**WORK ITEM**.
Among the entries below, please show each line that carries the word "deti".

**Collected data**.
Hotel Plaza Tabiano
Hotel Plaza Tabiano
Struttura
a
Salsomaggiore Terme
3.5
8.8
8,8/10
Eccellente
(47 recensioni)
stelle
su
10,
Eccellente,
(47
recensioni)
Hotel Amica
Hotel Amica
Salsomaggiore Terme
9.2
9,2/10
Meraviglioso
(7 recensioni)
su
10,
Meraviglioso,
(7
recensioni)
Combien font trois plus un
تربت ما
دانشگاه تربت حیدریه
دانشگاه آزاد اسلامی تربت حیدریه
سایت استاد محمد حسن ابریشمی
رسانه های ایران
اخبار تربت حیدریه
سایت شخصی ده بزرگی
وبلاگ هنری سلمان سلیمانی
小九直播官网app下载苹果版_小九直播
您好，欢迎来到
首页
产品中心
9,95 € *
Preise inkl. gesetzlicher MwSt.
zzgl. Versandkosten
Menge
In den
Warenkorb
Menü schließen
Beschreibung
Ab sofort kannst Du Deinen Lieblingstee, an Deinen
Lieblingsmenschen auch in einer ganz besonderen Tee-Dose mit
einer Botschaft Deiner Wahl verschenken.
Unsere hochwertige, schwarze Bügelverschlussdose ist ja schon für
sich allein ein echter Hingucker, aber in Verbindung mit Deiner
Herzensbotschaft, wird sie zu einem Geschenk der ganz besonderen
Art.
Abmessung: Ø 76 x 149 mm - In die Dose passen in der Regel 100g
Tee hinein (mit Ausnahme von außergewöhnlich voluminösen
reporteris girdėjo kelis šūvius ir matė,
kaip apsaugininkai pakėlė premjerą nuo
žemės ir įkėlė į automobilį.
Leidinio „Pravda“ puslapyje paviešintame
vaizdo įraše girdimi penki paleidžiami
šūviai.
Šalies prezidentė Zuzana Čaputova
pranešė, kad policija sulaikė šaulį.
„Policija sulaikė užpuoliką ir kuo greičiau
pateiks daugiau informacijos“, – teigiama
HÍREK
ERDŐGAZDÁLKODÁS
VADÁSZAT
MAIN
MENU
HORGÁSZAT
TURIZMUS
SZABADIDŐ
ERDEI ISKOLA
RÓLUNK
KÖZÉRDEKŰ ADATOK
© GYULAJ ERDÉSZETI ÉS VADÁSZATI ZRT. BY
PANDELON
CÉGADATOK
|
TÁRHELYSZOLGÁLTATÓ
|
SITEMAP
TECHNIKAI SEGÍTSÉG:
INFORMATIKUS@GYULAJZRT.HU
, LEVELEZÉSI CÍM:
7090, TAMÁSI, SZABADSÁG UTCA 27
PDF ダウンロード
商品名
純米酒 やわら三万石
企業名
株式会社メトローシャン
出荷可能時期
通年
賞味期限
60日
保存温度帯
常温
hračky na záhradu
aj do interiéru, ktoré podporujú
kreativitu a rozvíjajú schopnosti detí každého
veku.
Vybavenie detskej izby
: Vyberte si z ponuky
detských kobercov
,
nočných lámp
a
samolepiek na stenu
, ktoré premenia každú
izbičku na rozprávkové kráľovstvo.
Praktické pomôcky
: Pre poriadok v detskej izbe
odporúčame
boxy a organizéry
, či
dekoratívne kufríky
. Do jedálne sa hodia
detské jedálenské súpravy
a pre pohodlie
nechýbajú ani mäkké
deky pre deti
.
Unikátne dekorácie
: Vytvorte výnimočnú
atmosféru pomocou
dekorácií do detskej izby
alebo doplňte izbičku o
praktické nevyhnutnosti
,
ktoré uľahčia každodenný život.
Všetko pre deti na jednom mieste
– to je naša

**ANSWER SPACE**.
deky pre deti
Všetko pre deti na jednom mieste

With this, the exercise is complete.